Bone broth has become very popular recently, especially among health-conscious individuals. This is because it’s believed to have many health benefits.

Although there is no published research on bone broth itself, there’s plenty of evidence that suggests drinking it may be very beneficial.

Restorative, nourishing, and filled with age-defying collagen, Homemade Bone Broth seems to be everywhere these days. Easy and versatile, Learn How to Make Bone Broth with my easy-to-follow instructions, tips, and answers to all your bone broth frequently asked questions.

Bone Broth

Bone Broth Benefits Explained – Image by RitaE from Pixabay

Yes, of course, bone broth is not a magical healing drink that will solve all your problems.

Though supporters claim it’s good for your gut, and can reduce joint pain. Making you sleep better, and even help make you live longer. However, experts warn that there’s not enough research to support those claims—yet.

What Is Bone Broth?

By definition, bone broth is made by simmering the bones and connective tissue of animals. It’s a highly nutritious stock that is commonly used in soups, sauces, and gravies.
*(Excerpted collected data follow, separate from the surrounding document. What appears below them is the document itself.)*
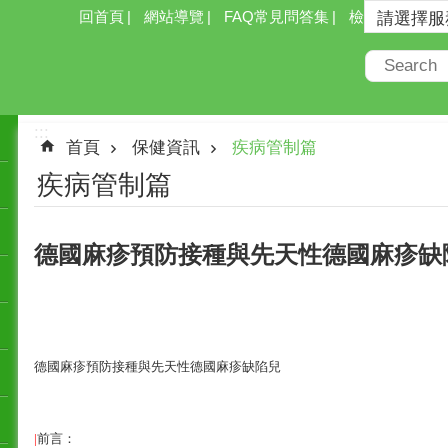
回首頁
網站導覽
FAQ常見問答集
檢索
:::
首頁
保健資訊
疾病管制篇
疾病管制篇
德國麻疹預防接種與先天性德國麻疹缺
德國麻疹預防接種與先天性德國麻疹缺陷兒
|
前言：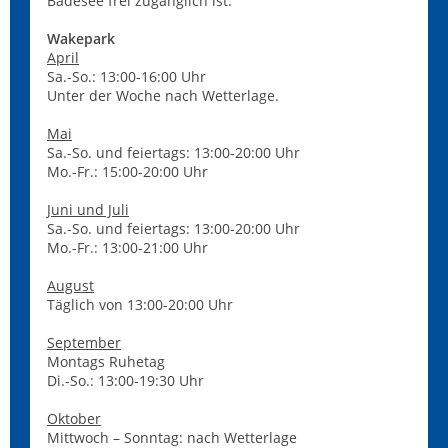
Badesee frei zugänglich ist.
Wakepark
April
Sa.-So.: 13:00-16:00 Uhr
Unter der Woche nach Wetterlage.
Mai
Sa.-So. und feiertags: 13:00-20:00 Uhr
Mo.-Fr.: 15:00-20:00 Uhr
Juni und Juli
Sa.-So. und feiertags: 13:00-20:00 Uhr
Mo.-Fr.: 13:00-21:00 Uhr
August
Täglich von 13:00-20:00 Uhr
September
Montags Ruhetag
Di.-So.: 13:00-19:30 Uhr
Oktober
Mittwoch – Sonntag: nach Wetterlage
Recently, it has gained popularity as a health drink.

Bone broth dates back to prehistoric times when hunter-gatherers turned otherwise inedible animal parts like bones, hooves, and knuckles into a broth they could drink. In that case, you can make bone broth using bones from just about any animal.

For example, pork, beef, veal, turkey, lamb, bison, buffalo, venison, chicken or fish. In addition, bone marrow and connective tissues like feet, hooves, beaks, gizzards or fins can be used.

What are the Benefits of Bone Broth?

Firstly, bone broth can be sipped straight as a health tonic. That’s why we like stirring in nutritional yeast, sea salt, and black pepper to taste. Plus a little miso and some green onions and minced garlic. It’s comforting, warming, and nourishing.

In fact, bone broth is high in vitamins, minerals, and amino acids, which are the building blocks of protein. It also contains a high amount of collagen, which may help support bone and joint health.

Bone Broth

Bone Broth: You’re Doing It Wrong – Image by RitaE from Pixabay

To simply put, because the broth is easy to digest, these nutrients are easy for the body to absorb. Making them more available to the body — especially for those with digestive issues.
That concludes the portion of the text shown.